Which one of the following combinations is correct?

• only (D)

• (A) and (C)

• (A) and (B)

• (C) and (D)

Cells undergo apoptosis by two distinct and inter-connected pathways: extrinsic and intrinsic. The extrinsic pathway is activated by extracellular ligand binding to cell surface death receptors. Whenever an apoptotic stimulus activates intrinsic pathway, the pro-apoptotic Bax and Bak proteins become activated and induce the release of cytochrome C from mitochondria leading to caspase cascade activation resulting in apoptosis. In cell A, cytochrome C is introduced by microinjection whereas in cell B, cytochrome C is introduced by microinjection but Bax and Bak are inactivated. What will be the most appropriate apoptotic response type in both cells?

DNA methylation plays an important role in transcription regulation in vertebrates. There is an inverse correlation between the level of DNA methylation in the vicinity of a gene and its transcription rate, whereas there is a direct correlation between histone acetylation and increased transcription. β-thalassemia is a common genetic impairment of hemoglobin β-chain synthesis in humans. If these patients can synthesize hemoglobin-F instead of hemoglobin β-chain in its place, the would-be notably benefited. Administration of 5-azacytidine to β-thalassemia patients increases hemoglobin-F level in erythrocytes and thus benefit the patients.

Which one of the following statements about 5-azacytidine is NOT correct?

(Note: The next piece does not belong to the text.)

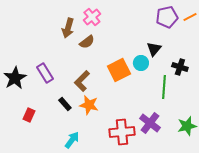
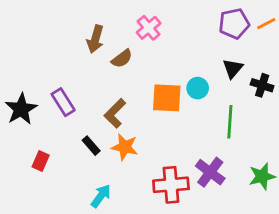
pink cross: (92, 17) -> (149, 28), moved
black triangle: (154, 49) -> (233, 68), moved
black cross: (180, 67) -> (262, 85), moved
orange square: (119, 70) -> (167, 98), turned 30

• Cells exposed to 5-azacytidine incorporate it into DNA in place of cytidine.

• 5-azacytidine decreases DNA methylation.

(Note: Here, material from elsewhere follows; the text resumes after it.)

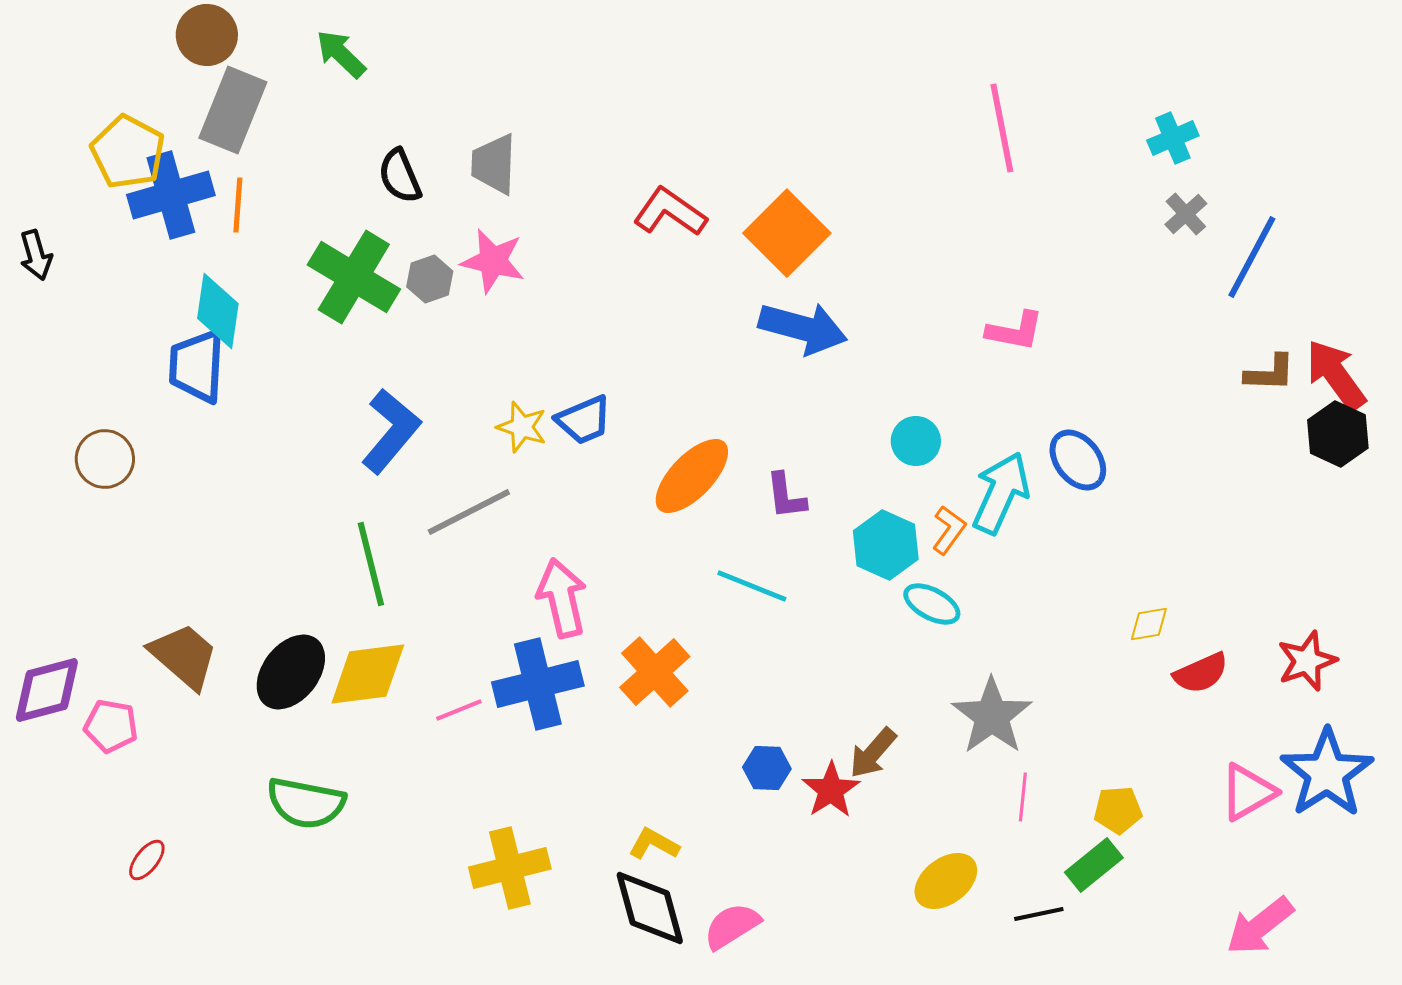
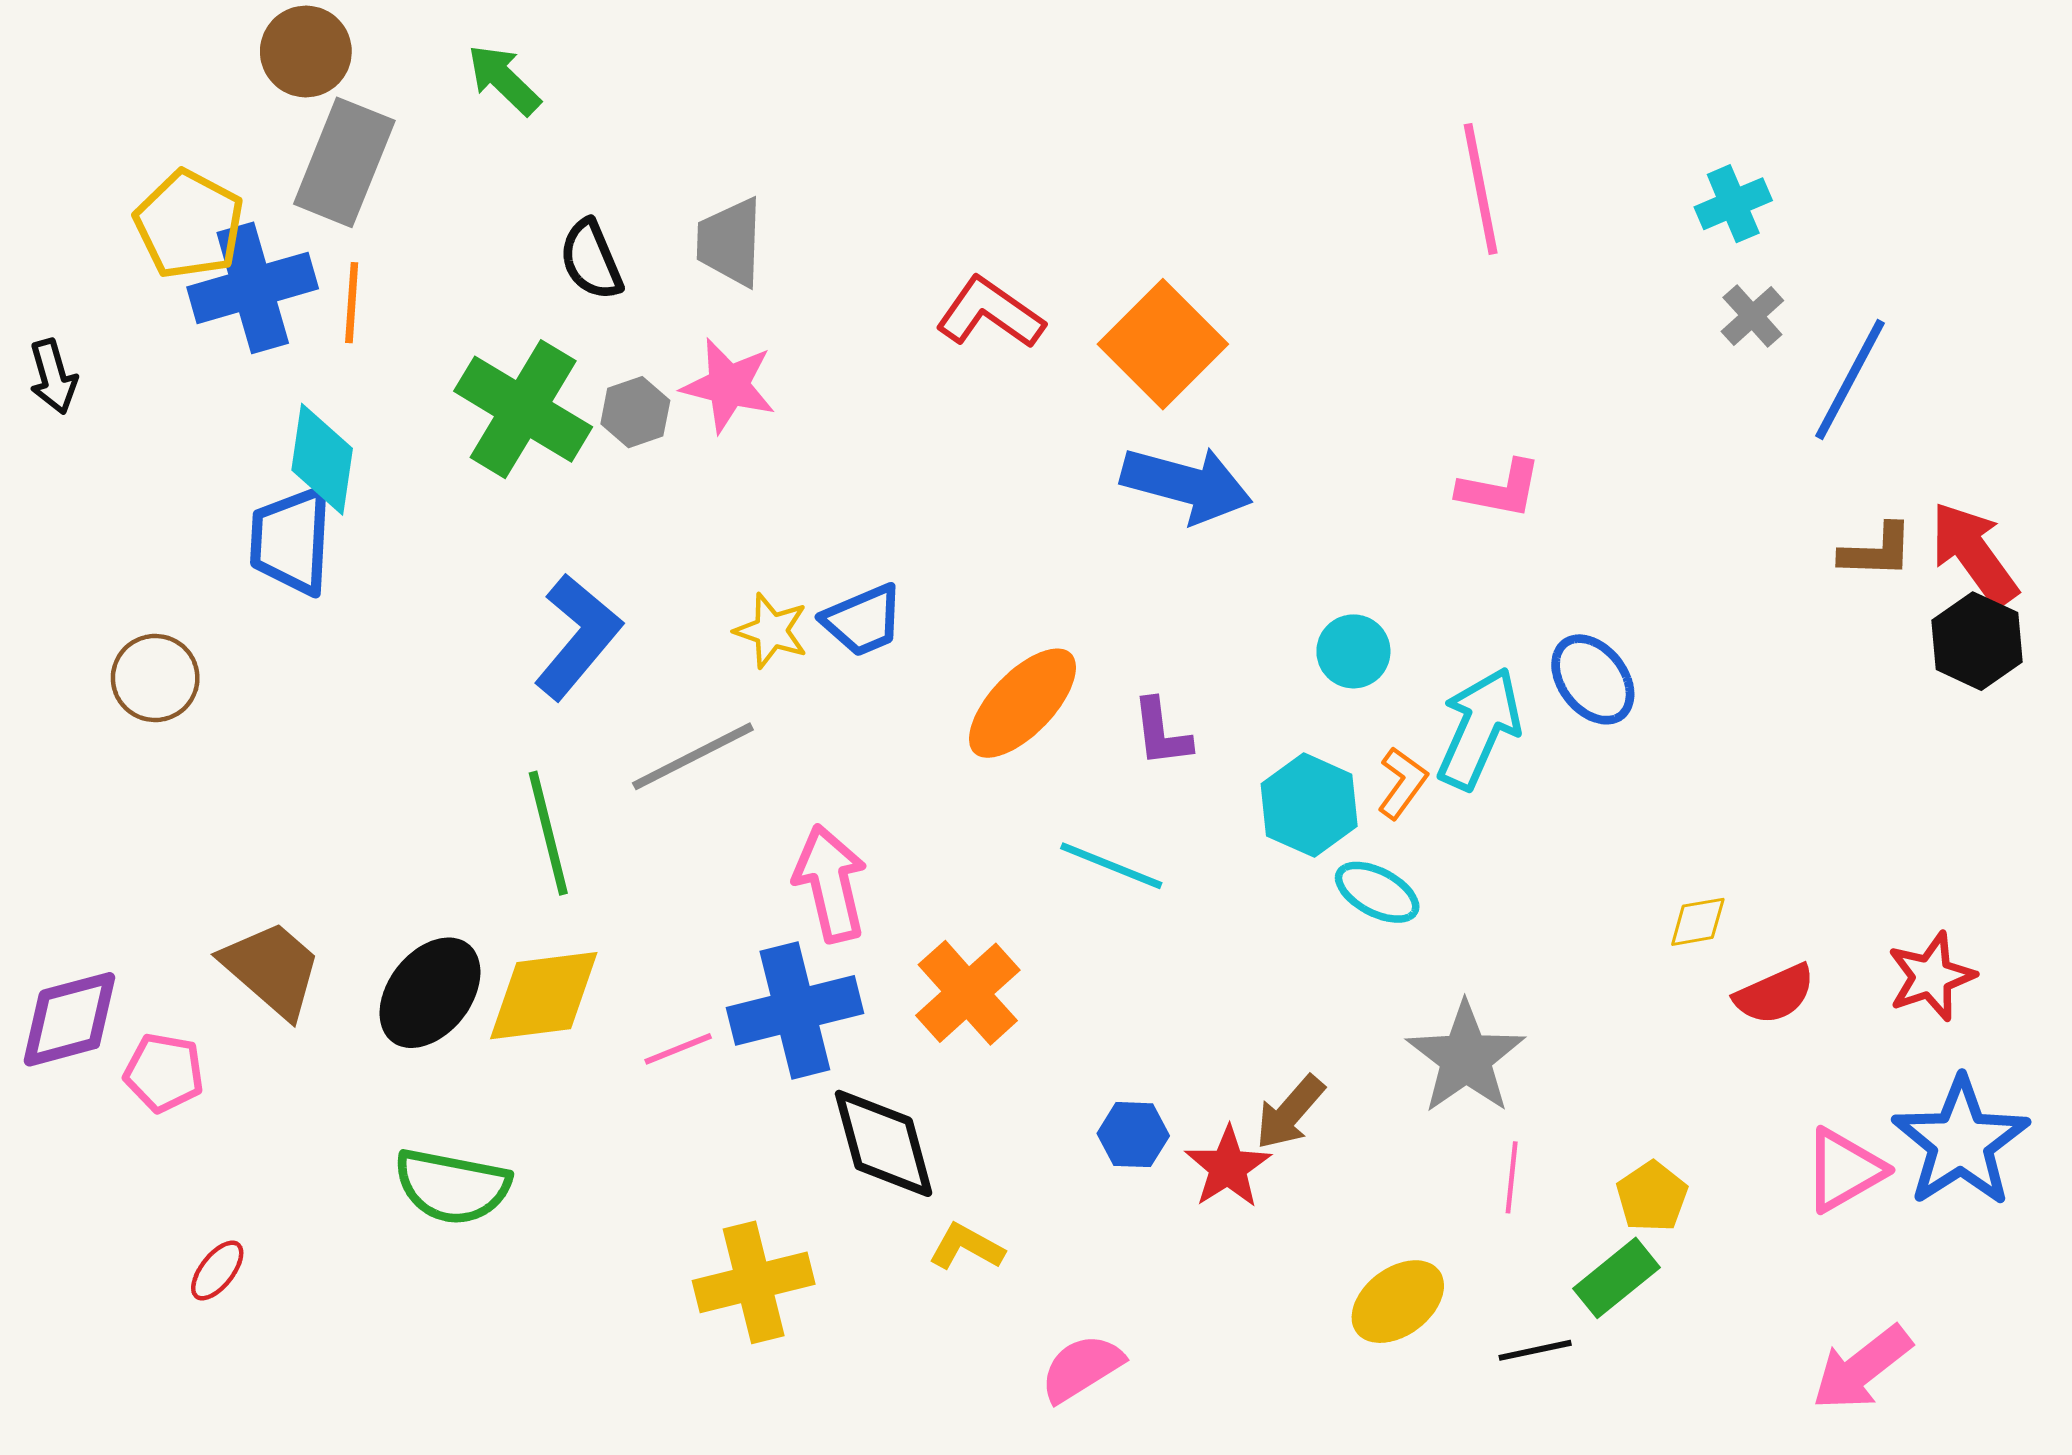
yellow pentagon: (1118, 810) -> (1652, 1197), turned -30
black diamond: (650, 908) -> (884, 1143), moved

• 5-azacytidine promotes histone acetylation.

• 5-azacytidine does not promote gene expression

A non-enzymatic viral protein X was found to be inducing a cellular gene promoter activity. Although no in vitro DNA binding activity could be identified with X protein, it was found to be co-recruited on the cellular promoter along with a cellular transcription factor in vivo.

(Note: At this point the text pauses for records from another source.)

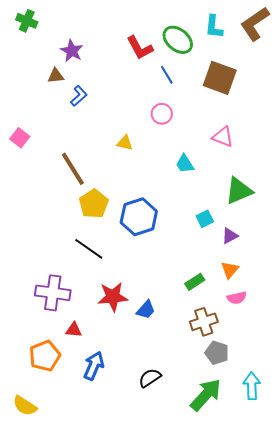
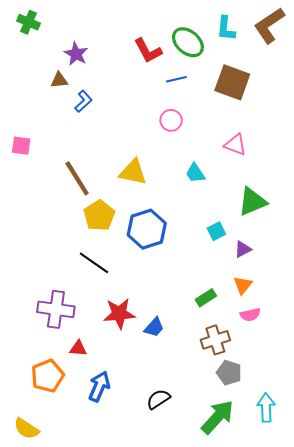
blue line: (167, 75) -> (176, 79), turned -72
pink square: (20, 138) -> (21, 146), turned -30
yellow triangle: (125, 143) -> (133, 172), moved, size x1.6

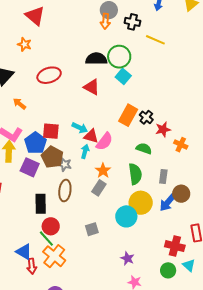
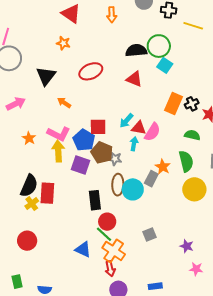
orange arrow: (105, 21) -> (112, 15), moved
black cross: (146, 117) -> (192, 104), turned 32
cyan arrow: (80, 128) -> (126, 121), turned 112
orange star: (103, 171) -> (163, 167), moved
cyan circle: (126, 216) -> (133, 189), moved
gray square: (92, 229) -> (150, 234), moved
red arrow: (32, 266) -> (110, 269), moved

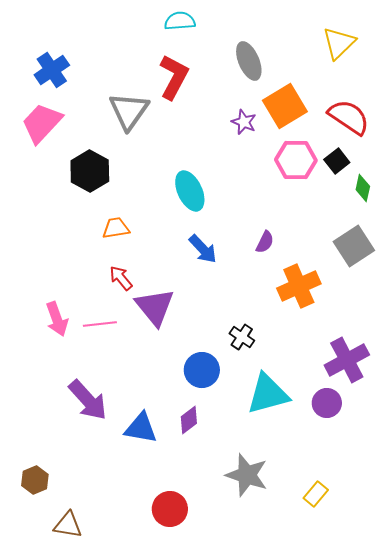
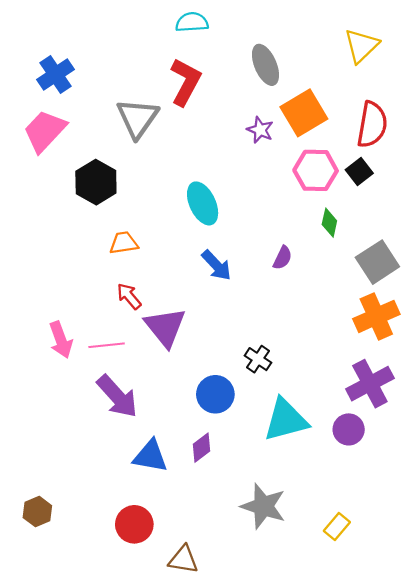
red semicircle: (349, 117) -> (372, 125), turned 66
green diamond: (363, 188) -> (329, 223), moved
orange cross: (299, 286) -> (376, 316), moved
purple arrow: (88, 400) -> (117, 396), moved
red circle: (170, 509) -> (134, 524), moved
brown triangle: (68, 525) -> (183, 560), moved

Which one of the following statements seems to be best interpretation of the above findings?

• X is a DNA-binding protein

• X physically interacts with the transcription factor.

• X modifies the chromatin for transcription activation.

• X is a chaperone.

Mouse erythroleukemia (MEL) cells are used as an in vitro cell culture model for understanding erythropoietin. These cells are arrested at the stage of pro-erythroblast due to transformation. These cells could be induced by heme to differentiate further so as to synthesize hemoglobin. the most probable molecular mechanism for this could be that heme may suppress and/ or downregulate an endogenous heme-regulated inhibitor (HRI) kinase, an inhibitor of globin synthesis. This downregulation in turn promotes differentiation.

To validate this hypothesis which of the following approaches is NOT appropriate?

• Transfect MEL cells with HR1 kinase gene.

• Knock down HR1 kinase gene in MEL cells.

• Determine the rate of protein synthesis in situ as a function of differentiation.

• Measure HR1 kinase activity as a function of differentiation.